The format is as follows:
Acl myclients {
192.168.1.0/24;
172.16.1.0/24;
};
The view is based on the original DNS to implement self-built DNS.
The acl provides different resolution results.
The format is as follows:
View NAME {
Match-clients {};
Zone1
Zone2
...

};
View NAME {
Match-clients {};
Zone1
Zone2
...
};
Next, I will use an example to verify this experiment.
# Vim/etc/named. conf
Acl nei {
192.168.0.0/24;
127.0.0.0/8;
}; // Define the intranet acl list
Acl wai {
172.16.0.0/24;
}; // Define the Internet acl list
Options {
Directory "/var/named ";
};
View nei {
Match-clients {nei ;};
Recursion yes;
Zone "." IN {
Type hint;
File "named. ca ";
};
Zone "a.org" IN {
Type master;
File "a.org. nei ";
};
}; // Intranet view and corresponding region
View wai {
Match-clients {wai ;};
Recursion no;
Zone "." IN {
Type hint;
File "named. ca ";
};
Zone "a.org" IN {
Type master;
File "a.org. wai ";
};
}; // Internet View and corresponding area
Then create the corresponding data files under/var/named/respectively.
Test with addresses of different CIDR blocks respectively. you can view the resolved addresses respectively.
Is the DNS address specified in the data file.
 
This article is from the "IT dream-Qi-sharing" blog

Contact Us

The content source of this page is from Internet, which doesn't represent Alibaba Cloud's opinion; products and services mentioned on that page don't have any relationship with Alibaba Cloud. If the content of the page makes you feel confusing, please write us an email, we will handle the problem within 5 days after receiving your email.

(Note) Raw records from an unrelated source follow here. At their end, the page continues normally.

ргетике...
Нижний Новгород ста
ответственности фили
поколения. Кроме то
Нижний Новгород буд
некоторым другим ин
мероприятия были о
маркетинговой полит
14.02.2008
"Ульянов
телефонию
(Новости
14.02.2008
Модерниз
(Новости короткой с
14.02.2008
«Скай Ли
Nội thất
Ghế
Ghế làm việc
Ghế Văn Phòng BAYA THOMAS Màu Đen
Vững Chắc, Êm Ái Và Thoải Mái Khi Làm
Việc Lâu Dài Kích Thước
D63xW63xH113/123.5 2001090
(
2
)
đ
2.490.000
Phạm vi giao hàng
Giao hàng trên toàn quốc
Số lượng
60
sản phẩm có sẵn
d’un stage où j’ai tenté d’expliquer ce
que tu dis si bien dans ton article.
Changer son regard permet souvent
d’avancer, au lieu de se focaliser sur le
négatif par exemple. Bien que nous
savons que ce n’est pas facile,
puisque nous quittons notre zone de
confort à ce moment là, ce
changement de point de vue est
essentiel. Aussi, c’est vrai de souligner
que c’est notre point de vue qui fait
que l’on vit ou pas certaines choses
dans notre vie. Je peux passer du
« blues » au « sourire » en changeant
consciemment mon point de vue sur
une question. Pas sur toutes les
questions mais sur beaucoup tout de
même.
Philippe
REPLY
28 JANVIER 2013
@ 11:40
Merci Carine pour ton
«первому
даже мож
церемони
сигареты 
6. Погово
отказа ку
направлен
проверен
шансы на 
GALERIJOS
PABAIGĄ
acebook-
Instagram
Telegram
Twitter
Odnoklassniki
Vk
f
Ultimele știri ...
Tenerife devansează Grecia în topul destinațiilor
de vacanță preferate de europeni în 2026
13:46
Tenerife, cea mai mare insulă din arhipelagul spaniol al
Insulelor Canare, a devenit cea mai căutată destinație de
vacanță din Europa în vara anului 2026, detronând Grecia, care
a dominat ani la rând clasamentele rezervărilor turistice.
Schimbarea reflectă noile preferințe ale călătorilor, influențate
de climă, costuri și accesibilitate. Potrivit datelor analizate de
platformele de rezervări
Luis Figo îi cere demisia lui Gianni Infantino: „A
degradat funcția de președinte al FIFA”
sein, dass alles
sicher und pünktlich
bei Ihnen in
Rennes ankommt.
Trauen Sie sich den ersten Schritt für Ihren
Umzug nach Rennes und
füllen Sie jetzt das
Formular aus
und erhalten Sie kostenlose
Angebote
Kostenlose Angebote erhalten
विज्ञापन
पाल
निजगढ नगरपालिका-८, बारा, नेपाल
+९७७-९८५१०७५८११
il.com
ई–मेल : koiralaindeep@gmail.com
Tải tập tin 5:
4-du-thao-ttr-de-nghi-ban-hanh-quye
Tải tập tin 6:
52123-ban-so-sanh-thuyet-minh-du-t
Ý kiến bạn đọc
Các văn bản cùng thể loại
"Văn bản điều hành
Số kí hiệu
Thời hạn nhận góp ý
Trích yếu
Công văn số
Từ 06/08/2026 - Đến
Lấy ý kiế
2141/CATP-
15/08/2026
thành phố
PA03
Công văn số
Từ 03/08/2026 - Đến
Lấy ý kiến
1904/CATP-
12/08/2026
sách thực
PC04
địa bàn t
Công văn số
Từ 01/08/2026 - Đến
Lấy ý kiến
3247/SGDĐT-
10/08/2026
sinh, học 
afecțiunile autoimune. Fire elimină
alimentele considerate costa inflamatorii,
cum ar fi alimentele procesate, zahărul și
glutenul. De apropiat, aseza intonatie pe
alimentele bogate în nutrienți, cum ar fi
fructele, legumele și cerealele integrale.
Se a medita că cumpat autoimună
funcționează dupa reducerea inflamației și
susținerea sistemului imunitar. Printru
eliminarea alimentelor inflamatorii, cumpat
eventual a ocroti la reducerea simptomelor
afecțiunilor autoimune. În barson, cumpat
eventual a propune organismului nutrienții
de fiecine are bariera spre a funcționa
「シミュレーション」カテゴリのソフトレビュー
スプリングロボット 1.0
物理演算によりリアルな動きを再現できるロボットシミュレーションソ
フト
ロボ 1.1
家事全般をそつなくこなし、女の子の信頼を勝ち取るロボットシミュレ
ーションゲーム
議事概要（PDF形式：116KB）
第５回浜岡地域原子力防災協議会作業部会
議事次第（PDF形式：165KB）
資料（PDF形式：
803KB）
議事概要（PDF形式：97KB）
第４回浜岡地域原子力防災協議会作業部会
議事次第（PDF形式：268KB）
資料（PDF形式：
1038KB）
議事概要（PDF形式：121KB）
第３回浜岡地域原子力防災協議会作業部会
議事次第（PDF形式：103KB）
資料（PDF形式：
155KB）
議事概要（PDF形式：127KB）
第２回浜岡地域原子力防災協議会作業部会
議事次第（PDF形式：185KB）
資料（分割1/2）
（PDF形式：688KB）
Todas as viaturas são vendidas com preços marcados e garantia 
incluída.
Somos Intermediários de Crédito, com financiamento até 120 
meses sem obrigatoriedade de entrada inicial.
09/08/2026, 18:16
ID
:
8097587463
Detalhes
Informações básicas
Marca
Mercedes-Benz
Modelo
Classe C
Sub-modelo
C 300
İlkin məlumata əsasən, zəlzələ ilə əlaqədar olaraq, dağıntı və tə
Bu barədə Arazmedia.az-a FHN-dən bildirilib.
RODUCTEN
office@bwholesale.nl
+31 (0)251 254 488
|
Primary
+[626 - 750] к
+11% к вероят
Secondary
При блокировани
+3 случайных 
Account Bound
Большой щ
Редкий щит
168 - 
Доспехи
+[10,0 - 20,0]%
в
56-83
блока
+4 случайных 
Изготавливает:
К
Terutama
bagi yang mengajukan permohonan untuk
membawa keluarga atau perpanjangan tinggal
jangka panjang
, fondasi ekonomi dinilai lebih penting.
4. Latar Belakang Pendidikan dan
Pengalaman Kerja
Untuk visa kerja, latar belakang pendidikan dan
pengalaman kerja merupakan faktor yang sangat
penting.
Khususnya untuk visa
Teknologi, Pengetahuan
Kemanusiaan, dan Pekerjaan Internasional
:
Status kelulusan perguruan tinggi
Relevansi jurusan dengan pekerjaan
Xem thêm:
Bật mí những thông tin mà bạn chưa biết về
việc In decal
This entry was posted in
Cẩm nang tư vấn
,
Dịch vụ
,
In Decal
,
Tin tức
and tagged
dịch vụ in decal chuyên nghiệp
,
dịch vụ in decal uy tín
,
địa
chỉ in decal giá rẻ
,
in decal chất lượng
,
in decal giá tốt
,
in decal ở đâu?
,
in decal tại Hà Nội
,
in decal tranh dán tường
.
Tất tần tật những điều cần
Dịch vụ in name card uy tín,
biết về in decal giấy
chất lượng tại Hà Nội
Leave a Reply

If you find any instances of plagiarism from the community, please send an email to: info-contact@alibabacloud.com and provide relevant evidence. A staff member will contact you within 5 working days.

A Free Trial That Lets You Build Big!

Start building with 50+ products and up to 12 months usage for Elastic Compute Service

  • Sales Support

    1 on 1 presale consultation

  • After-Sales Support

    24/7 Technical Support 6 Free Tickets per Quarter Faster Response

  • Alibaba Cloud offers highly flexible support services tailored to meet your exact needs.